National Oceanic and
Atmospheric Administration
United States Department of Commerce


 

FY 2008

Zonal jets entering the Coral Sea

Gourdeau, L., W.S. Kessler, R.E. Davis, J. Sherman, C. Maes, and E. Kestenare

J. Phys. Oceanogr., 38, 715–725, doi: 10.1175/2007JPO3780.1 (2008)


The South Equatorial Current (SEC) entering the Coral Sea through the gap between New Caledonia and the Solomon Islands was observed by an autonomous underwater vehicle (Spray glider) and an overlapping oceanographic cruise during July–October 2005. The measurements of temperature, salinity, and absolute velocity included high-horizontal-resolution profiles to 600-m depth by the glider, and sparser, 2000-m-deep profiles from the cruise.

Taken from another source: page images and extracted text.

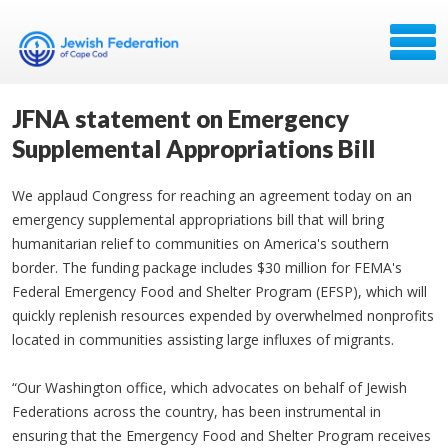
JFNA statement on Emergency
Supplemental Appropriations Bill
We applaud Congress for reaching an agreement today on an
emergency supplemental appropriations bill that will bring
humanitarian relief to communities on America's southern
border. The funding package includes $30 million for FEMA's
Federal Emergency Food and Shelter Program (EFSP), which will
quickly replenish resources expended by overwhelmed nonprofits
located in communities assisting large influxes of migrants.
“Our Washington office, which advocates on behalf of Jewish
Federations across the country, has been instrumental in
ensuring that the Emergency Food and Shelter Program receives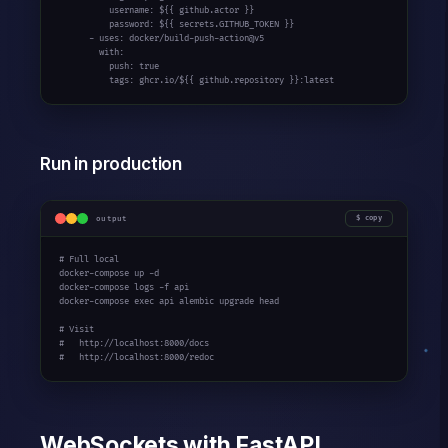
          username: ${
{ github.actor }
}

          password: ${
{ secrets.GITHUB_TOKEN }
}

      - uses: docker/build-push-action@v5

        with:

          push: true

          tags: ghcr.io/${
{ github.repository }
}:latest
Run in production
output
copy
# Full local
docker-compose up -d

docker-compose logs -f api

docker-compose exec api alembic upgrade head

# Visit
#   http://localhost:8000/docs
#   http://localhost:8000/redoc
WebSockets with FastAPI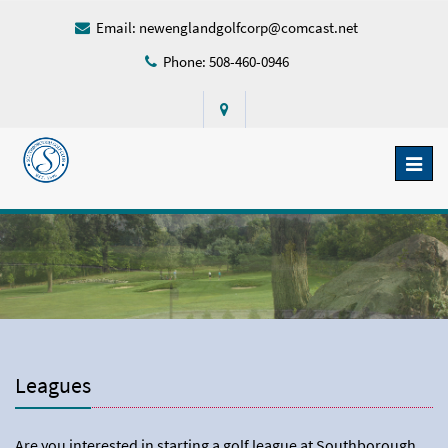
Email:
newenglandgolfcorp@comcast.net
Phone: 508-460-0946
Toggl
naviga
Leagues
Are you interested in starting a golf league at Southborough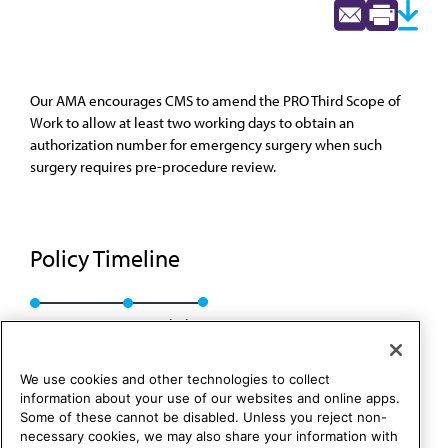
Our AMA encourages CMS to amend the PRO Third Scope of
Work to allow at least two working days to obtain an
authorization number for emergency surgery when such
surgery requires pre-procedure review.
Policy Timeline
Res. 143, I-89
Rescinded
We use cookies and other technologies to collect
information about your use of our websites and online apps.
Some of these cannot be disabled. Unless you reject non-
necessary cookies, we may also share your information with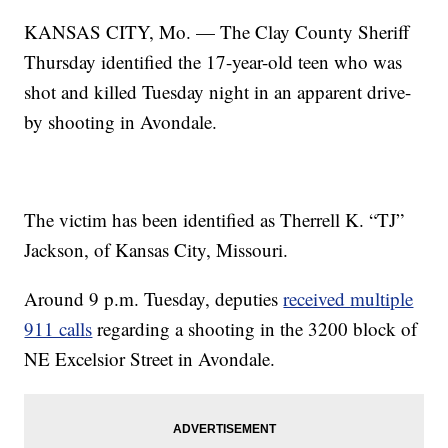
KANSAS CITY, Mo. — The Clay County Sheriff
Thursday identified the 17-year-old teen who was
shot and killed Tuesday night in an apparent drive-
by shooting in Avondale.
The victim has been identified as Therrell K. “TJ”
Jackson, of Kansas City, Missouri.
Around 9 p.m. Tuesday, deputies
received multiple
911 calls
regarding a shooting in the 3200 block of
NE Excelsior Street in Avondale.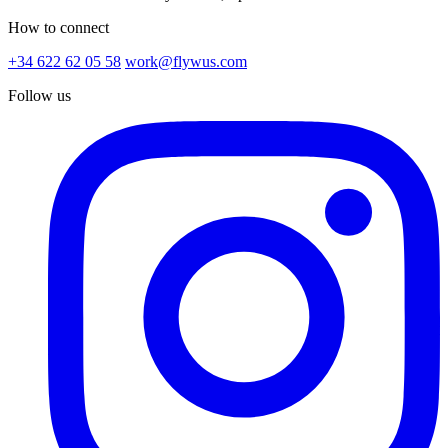
How to connect
+34 622 62 05 58
work@flywus.com
Follow us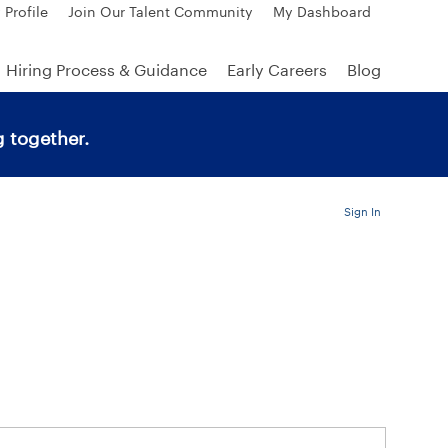
 Profile
Join Our Talent Community
My Dashboard
Hiring Process & Guidance
Early Careers
Blog
 together.
Sign In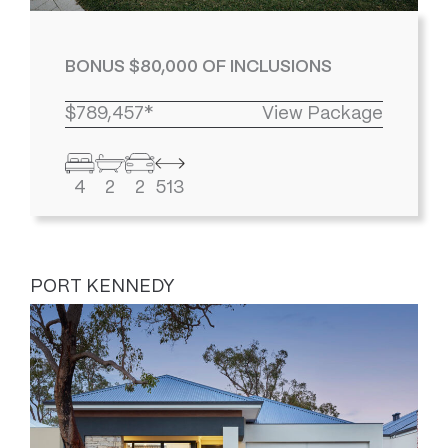
BONUS $80,000 OF INCLUSIONS
$789,457*
View Package
4
2
2
513
PORT KENNEDY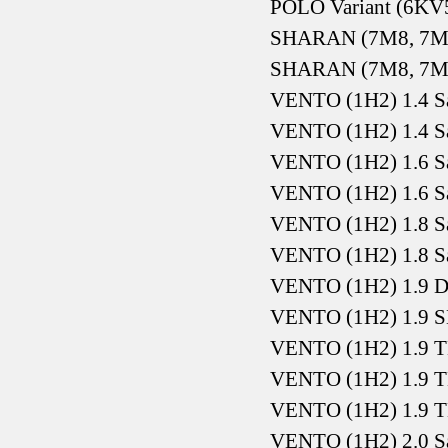
POLO Variant (6KV5
SHARAN (7M8, 7M9
SHARAN (7M8, 7M9
VENTO (1H2) 1.4 S
VENTO (1H2) 1.4 S
VENTO (1H2) 1.6 S
VENTO (1H2) 1.6 S
VENTO (1H2) 1.8 S
VENTO (1H2) 1.8 S
VENTO (1H2) 1.9 D
VENTO (1H2) 1.9 S
VENTO (1H2) 1.9 T
VENTO (1H2) 1.9 T
VENTO (1H2) 1.9 T
VENTO (1H2) 2.0 S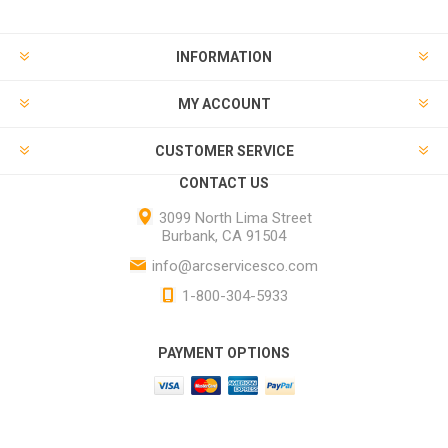
INFORMATION
MY ACCOUNT
CUSTOMER SERVICE
CONTACT US
3099 North Lima Street
Burbank, CA 91504
info@arcservicesco.com
1-800-304-5933
PAYMENT OPTIONS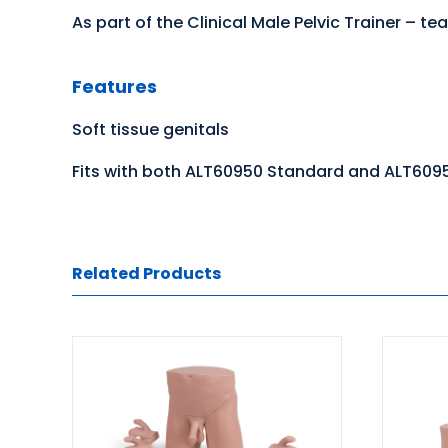
As part of the Clinical Male Pelvic Trainer –
Features
Soft tissue genitals
Fits with both ALT60950 Standard and ALT609
Related Products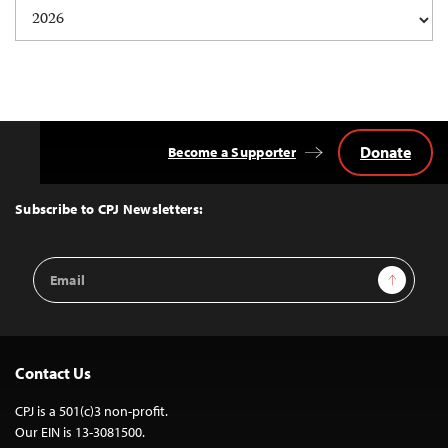
Donate
Become a Supporter
Back
to
Top
Subscribe to CPJ Newsletters:
Email
Sign Up
Address
Contact Us
CPJ is a 501(c)3 non-profit.
Our EIN is 13-3081500.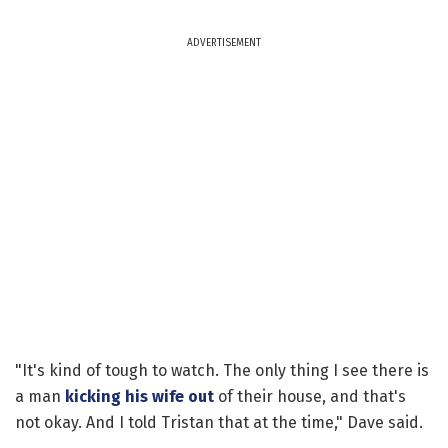
ADVERTISEMENT
"It's kind of tough to watch. The only thing I see there is
a man
kicking his wife out
of their house, and that's
not okay. And I told Tristan that at the time," Dave said.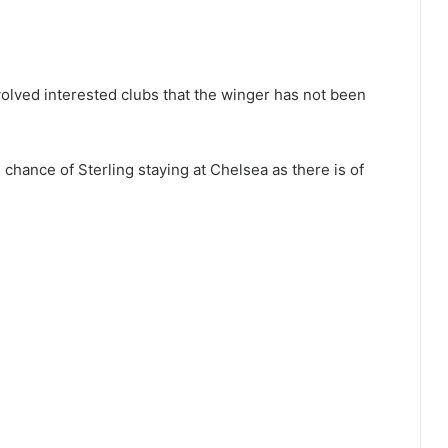
volved interested clubs that the winger has not been
 chance of Sterling staying at Chelsea as there is of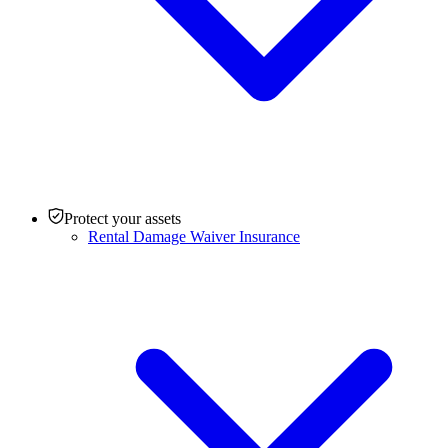
Protect your assets
Rental Damage Waiver Insurance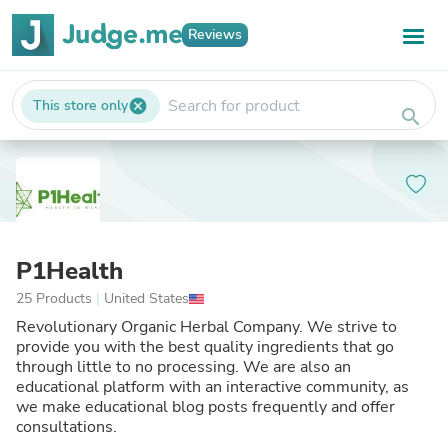
Reviews
This store only
cancel
search
P1Health
25 Products
|
United States
Revolutionary Organic Herbal Company. We strive to
provide you with the best quality ingredients that go
through little to no processing. We are also an
educational platform with an interactive community, as
we make educational blog posts frequently and offer
consultations.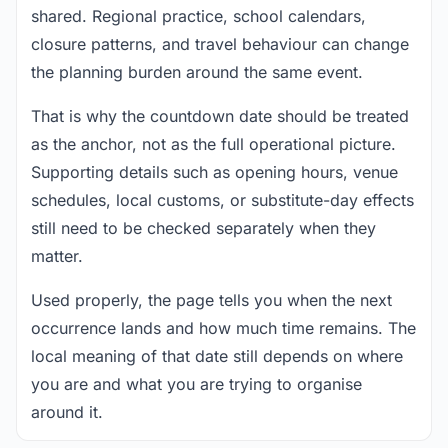
shared. Regional practice, school calendars,
closure patterns, and travel behaviour can change
the planning burden around the same event.
That is why the countdown date should be treated
as the anchor, not as the full operational picture.
Supporting details such as opening hours, venue
schedules, local customs, or substitute-day effects
still need to be checked separately when they
matter.
Used properly, the page tells you when the next
occurrence lands and how much time remains. The
local meaning of that date still depends on where
you are and what you are trying to organise
around it.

These observations confirm the splitting of the SEC into a North Vanuatu Jet (NVJ) and North Caledonian Jet (NCJ), with transport above 600 m of about 20 and 12 Sv, respectively. While the 300-km-wide NVJ is associated with the slope of the main thermocline and is thus found primarily above 300 m, the NCJ is a narrow jet about 100 km wide just at the edge of the New Caledonian reef. It extends to at least a 1500-m depth with very little shear above 600 m and has speeds of more than 20 cm s!1 to at least 1000 m. An Argo float launched east of New Caledonia with a parking depth fixed at 1000 m became embedded in the NCJ and crossed the glider/cruise section at high speed about 3 months before the glider, suggesting that the jet is the continuation of a western boundary current along the east side of the island and extends across the Coral Sea to the coast of Australia. In the lee of New Caledonia, the glider passed through a region of eddies whose characteristics are poorly understood.